Desejo não se conjuga. Desejo é. E, por ser o fenômeno que envolve o universo desiderático, (desejo vem do verbo desiderare, do Latim), quando desejamos algo em nossas vidas, estamos, efetivamente, plenificando o nosso Ser de forma audaciosa, completa e impositiva. Logo, quem deseja é em toda a sua essência. A força motriz da ação de desejar alguma coisa ou alguém está na capacidade individual de cada um de ser. De ser para si, de ser para o outro, de ser para o mundo, e de ser, de forma transcendental, para as esferas mais altaneiras deste universo que se nos apresenta de forma misteriosa, envolvente saborosa; e provocando, em última análise, em todos nós, a incômoda angústia que nos lança no abismo de nossos próprios corpos.
Desejar é estar nos astros. É literalmente estar com os astros. Desta forma, portanto, estamos em pleno estado de con-sidera-ção. Considerar é estar no firmamento, compartilhando a luz que transborda dos astros, quer estejam suspensos, como luminares permanentes, quer estejam em queda livre, de forma espetacular sobre a terra viva, na condição empoeirada que nos recolhe(rá) num futuro prestes ao congelamento infalível.

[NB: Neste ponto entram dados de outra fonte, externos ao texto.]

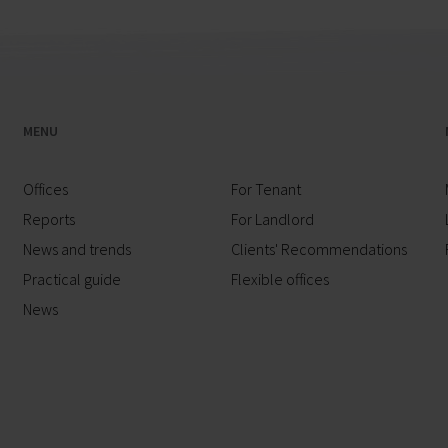
MENU
Offices
For Tenant
Reports
For Landlord
News and trends
Clients' Recommendations
Practical guide
Flexible offices
News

Em outras palavras, sob a força inercial da Morte.
Ora, se a relação do desejo funda a condição do ser que se move por todos os lados na realidade, na qual estamos inseridos, desde o gesto mais simples até o olhar mais insinuante, que podemos lançar sobre aquilo que desejamos (queremos) tragar para as nossas entranhas, a questão do ser se pauta na medida deste desejo em vias de realização ou não. Desejar implica ser, desde que o ser atinja o seu objetivo nuclear: a completude. A completude não se dá de forma aleatória, insana e desgovernada. Esta noção equivocada de muitos críticos da filosofia desconsiderou a idéia libertária e totalizante do pensamento existencial defendida por Martin Heidegger.

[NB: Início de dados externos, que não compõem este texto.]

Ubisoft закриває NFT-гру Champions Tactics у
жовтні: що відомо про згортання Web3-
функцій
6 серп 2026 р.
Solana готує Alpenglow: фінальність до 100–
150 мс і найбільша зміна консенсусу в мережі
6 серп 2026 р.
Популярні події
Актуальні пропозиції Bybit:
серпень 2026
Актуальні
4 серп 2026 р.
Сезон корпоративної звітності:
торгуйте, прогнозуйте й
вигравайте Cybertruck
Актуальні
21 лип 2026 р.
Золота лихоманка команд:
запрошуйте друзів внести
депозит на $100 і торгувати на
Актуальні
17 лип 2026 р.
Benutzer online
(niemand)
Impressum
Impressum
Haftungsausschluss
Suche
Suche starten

A completude, em instância final, é a marca universal do ser que só se dá sendo. Aqui, caríssimo leitor, o óbvio é mais do que necessário. Por quê? Porque a experiência do fenômeno, em seu acontecimento factível na realidade - o mundo que nos cerca, propriamente dito - e aquele que estabelecemos como referência prima são, com efeito, a tradução mais fidedigna do que somos, sob todos os ângulos. E o desejo como ação, como objeto, como projeto, e, sobretudo, como realização, é a linha que arremata o tecido de nossas vestes existenciais.
Desejar, portanto, parece confundir-se com Ser; ou Ser apresenta-se na condição do estado não conclusivo do Desejar. Como desejar sem ser? Como ser sem desejar? Ou, como desejar, apenas, obliterando, reduzindo ou desconhecendo o ser? Ou, para terminar as nossas indagações, como ser, de forma libertária, sem ao menos desejar? Tais questões, que descambam para as variáveis (im)previsíveis do que se entende por matéria “desordenada”, no nosso inconsciente, são verdadeiros arcaísmos na história da humanidade, desde que se descobriu que o Homem não é o ser dos instintos, como preconizaram os evolucionistas no século XIX, mas o representante singular do cogito; ou para ser mais objetivo, caro leitor, o ser pensante.
Neste sentido, estabeleço um ponto nevrálgico nesta discussão: a tarefa do pensamento une o Ser ao Desejo e vice-versa. Caro leitor, por quê? Por que é através da ação efetiva do pensamento é que transformamos o que temos de mais essencial – o (nosso) ser em (sua) plenitude individual – em desejo; às vezes, absoluto, às vezes, relativo. Ao desejarmos algo externo a nós, somos; ou somos quando expressamos aquilo que desejamos. A relação bilateral, portanto, se sustenta pela atividade contínua do pensamento, que, em última análise, nos eleva, acima da cena natural, e nos conduz para o patamar do ser dos contrários, que somos, e que nos marca como a única espécie errante no planeta; ou seja, para o ser cultural que somos, fundados num desejo que nos torna seres angustiados, e movidos por uma força estranha que surge quando confrontamos, inexoravelmente, a Alteridade.
Destarte, cumpre-me afirmar que o Desejo (Wunsch) (nos) impõe a circularidade do Ser, a sua imanência, a sua transcendência, a sua fenomenologia e a sua organicidade. O Ser é a variável mais provável que determina a peregrinação à qual nos lançamos numa roda viva e infinita, e que nos torna refém de êxodos eternos e de desertos circulares, ainda que nossos projetos se definam pelo auto-expatriamento do si e não pelo sitiamento da entidade subjetiva.
E o primado do Desejo continua... E viva o Ser das pulsões!